Our desire to vicariously participate in what we think of as big and important things has left us without the time or interest in doing anything at the local level, where we might actually be able to accomplish something tangible. I wrote about this a few years back, in an essay about the epidemic of busyness:
Rather than playing backyard sports with family and friends, we win national championships by cheering on our team. No time to fix that leaky faucet; master carpenter Norm Abram needs our help with a million dollar renovation. The city council is about to waste another few million of our tax dollars? Sorry, we’re tied up determining the course of an entire nation through our talking, arguing, blogging, and occasionally voting. Why bother broaching the subject of Jesus with our unbelieving friends when with our help Mel Gibson will be able to convert millions? Why bother with the hungry person at our door when, armed with our favorable opinion and our tax dollars, our government can proceed to feed and clothe the entire world?
The classic book on our transition from being a culture of participation to being a culture of passive observation is Neil Postman’s Amusing Ourselves to Death. Two other related books are Jacques Ellul’s Propaganda and The Political Illusion, but both are difficult reading.
As was mentioned earlier, medieval man had a very limited sphere of involvement, but within that small sphere he could actually have an effect. This provides us with exactly the guideline we need to decide whether or not to concern ourselves with a matter—is it something where our involvement could possibly have a good effect?
Of all the things that compete for our attention, not many of them are able to meet this guideline. Surely there is no need to listen to talk radio or other sorts of punditry, which devote themselves to political matters around the globe in which even the principals are unable to have any predictable effect; not being directly involved, all we are able to do is form and then offer our own opinion, to be ignored along with the rest. News programs and newspapers are not much better, telling us the woes of people we’ll never know who live in places we’ll never visit.
This is not to say that we are not to be concerned about other people and their difficulties, but instead that we need to redirect that concern from people we’ll never meet to people we can’t avoid. Once we stop satisfying ourselves with fleeting bursts of compassion which complete themselves in a prayer request or a mailed-off donation, we will have the time and attention to devote to thorny, difficult, long-term relationships with people whose names and faces we know all too well, people that we cannot fix but only love, forbear, and exhort by word and example, people who might actually benefit from the compassion we have been squandering.
These days our family invests its energies not in matters beyond our control, but in living together with people who call this tiny region of Kentucky home. Some moved here years ago and stayed put, some left only to return, and some never left at all. For better or worse it is a community, bound together not by like-mindedness but by geography and history.
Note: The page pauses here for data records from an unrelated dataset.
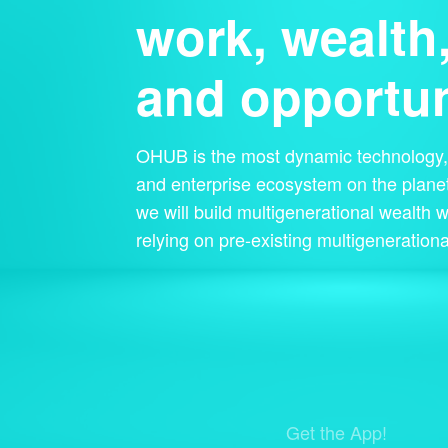
work, wealth
and opportun
OHUB is the most dynamic technology, 
and enterprise ecosystem on the planet
we will build multigenerational wealth w
relying on pre-existing multigenerationa
Get the App!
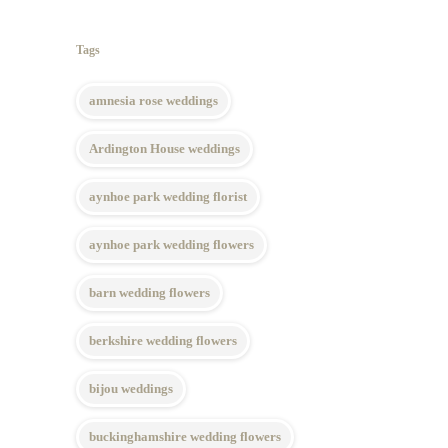
Tags
amnesia rose weddings
Ardington House weddings
aynhoe park wedding florist
aynhoe park wedding flowers
barn wedding flowers
berkshire wedding flowers
bijou weddings
buckinghamshire wedding flowers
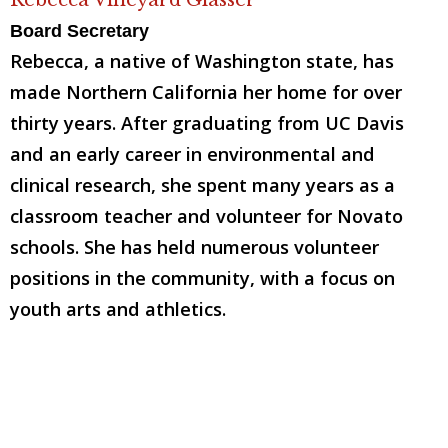
Board Secretary
Rebecca, a native of Washington state, has
made Northern California her home for over
thirty years. After graduating from UC Davis
and an early career in environmental and
clinical research, she spent many years as a
classroom teacher and volunteer for Novato
schools. She has held numerous volunteer
positions in the community, with a focus on
youth arts and athletics.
We visit with our next-door neighbor, now 78 years old and mostly alone; we buy our hay from him, take him eggs that our hens laid and sausage from the pig we had slaughtered, accept invitations to play music at his church homecoming or lodge fundraiser, and pump him for wisdom about living in the country. We work together with a fellow who has grown organic produce here for thirty years, helping him get his seedings into the ground, asking for help in getting our own seedlings started, growing produce that he can sell for us, typesetting a book for him, sharing our extra milk with his family, and joining him for local music gigs. We attend a church made up of five or six families that live within a couple of miles, sharing pot-luck dinners, visiting, learning about their lives, telling a little about our own history, asking for help or offering it as the need arises.
Taken together with family life, even that much fills our plate, and so we watch with admiration as our Amish and Mennonite neighbors manage to spend even more time together, working and socializing, while still getting everything done in a more relaxed atmosphere. We continue to learn from their example.